| LONDON, April 26
LONDON, April 26 Hints the euro zone may shift
away from front-loaded fiscal austerity have been treated kindly
by financial markets this week as bond investors seem
comfortable with at least a measured tilt in the policy mix.
With business sentiment in many euro zone countries, notably
Germany, deteriorating again this month and jobless numbers
continuing to rise, policymakers have signalled a need to ease
back on draconian deadlines for deep budget cuts.
Backed by the International Monetary Fund, European
Commission chief Jose Manuel Barroso said popular support for
the current trajectory of austerity had "reached its limits".
Barroso's economic affairs commissioner Olli Rehn stressed a
longer-term approach to debt control, saying: "We have the room
to make fiscal policy with a more medium-term view."
Even German finance minister Wolfgang Schaeuble acknowledged
there was room for flexibility in deficit targets, although
Berlin's staunch advocates of fiscal retrenchment still insisted
both cuts and structural reforms must continue.
The discovery of flaws in what had become benchmark academic
research used to support tight control of sovereign debt has
also helped shift the debate about whether governments tackling
the crisis should focus more on austerity or
Far from running scared at the prospect of a loosening of
austerity, as many deficit hawks have feared, major investors -
encouraged by hopes of a small cut in European Central Bank
interest rates next week - piled into Italian and Spanish bonds.
Italy's 10-year borrowing costs fell to their lowest since
the euro crisis erupted in 2010, while two-year yields fell to
their least since the euro's 1999 inception, despite its
recession, massive debts and a continued political impasse.
And despite another slew of poor economic data and
underwhelming results from the European corporate earnings
season, euro zone stocks clocked up five straight days
of gains through Thursday.
Given the responses late last month to Reuters monthly fund
manager survey, that should not have been too surprising.

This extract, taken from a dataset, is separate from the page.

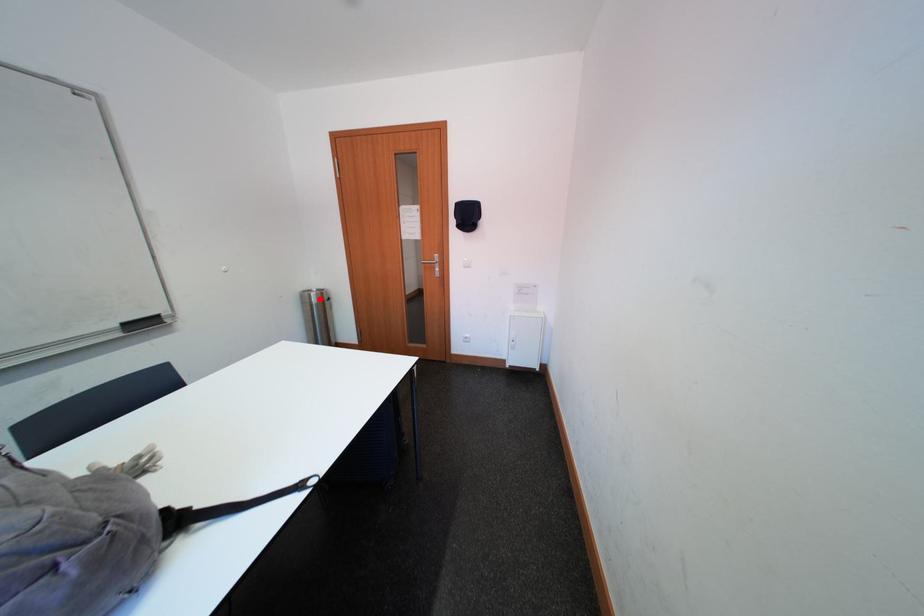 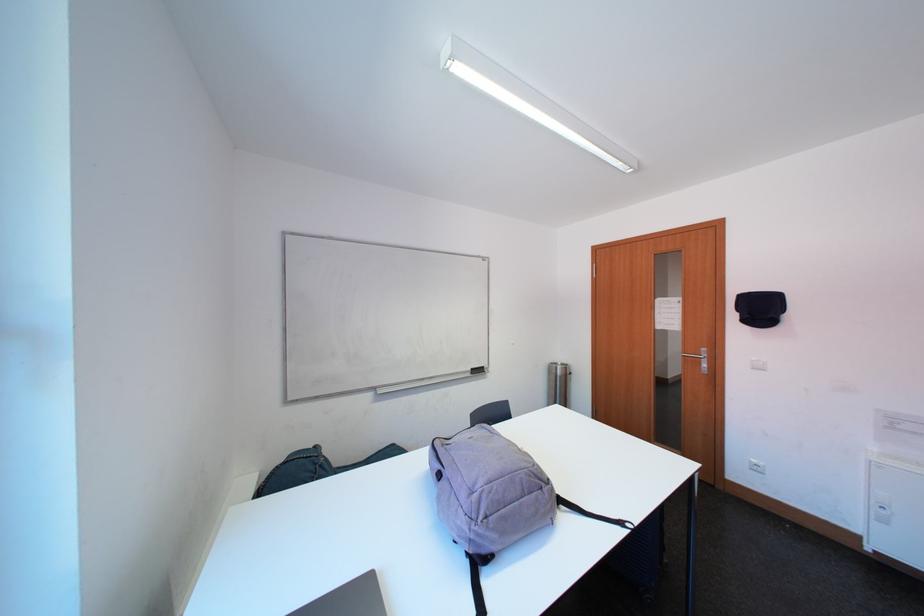 In the second image, find the point that corresponds to the highlighted location in the first image.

Asked
whether an easing of euro zone and UK fiscal austerity would be
positive for both the region's bonds and equities, 17 out of 22
global asset managers who replied said 'yes'.
TWEAKS ACCEPTABLE TO BONDHOLDERS
The euro zone policy shift, at least initially, is likely to
centre on pushing back on deadlines for getting annual budget
deficits under 3 percent of gross domestic product.
While this appears uncontroversial for creditors, some major
bond holders reckon it may be the limit of manoeuvrability.
David Zahn, Head of European government bonds at
California-based fund manager Franklin Templeton, which has more
than $800 billion in assets under management, says a "tweaking"
of fiscal plans - rather than spending sprees - would be
Zahn, who said he remained bullish on Italian government
bonds while avoiding German Bunds and holding no British gilts,
told Reuters this week it was important the overall fiscal
programme in the euro zone remained broadly intact.
"It really depends on the amount of what they do - if it's
just about pushing it out a year or two but they are still
basically on track, I think that's OK," he said.
"If they can come up with a pro-growth strategy that would
be great - but I can't see that without lots of spending and
they can't afford the spending. The market in general would not
see that favourably."
Zahn said the euro was a "political animal" by construct,
and that policy consensus took time to form. An investor must
therefore take a long view and focus on relative value in the
meantime. "It is difficult to see growth coming back to Europe
in the near future but that doesn't necessarily mean you don't
hold the bonds," he added.
That echoed recent comments from Scott Thiel, head of
European and global bonds at the world's biggest asset manager,
BlackRock - which has almost $4 trillion in assets under
management. Thiel told Reuters the euro zone faced a "multi-year
corrective process" and that it was way too early to look at
growth today and judge long-term debt sustainability.
But some investors remain uneasy about the euro zone's debt
burden and lack of economic growth and argue that the ECB's
bond-buying pledge relieves governments of the need to act.
Keith Wade, chief strategist at UK-based Schroders, which
manages more than 200 billion pounds in assets, said the ECB's
powerful backstop for bonds and its provision of bank liquidity
had positive and negative effects.
"Clearly such action has created a much-needed breathing
space for the euro, but by removing the danger of crisis it has
taken the pressure off governments to take action."
And many investors remain sceptical the whole euro-area
debt-and-growth circle can be ultimately squared without
bondholders taking a hit somewhere.
"I'm very fearful Europe won't be able to rely on austerity
to solve the debt crisis," said Chris Iggo, Chief Investment
Officer, Fixed Income at AXA Investment Managers, which has more
than 500 billion euros of assets under management.
And "there isn't growth or inflation, so some kind of
restructuring or debt relief will be necessary."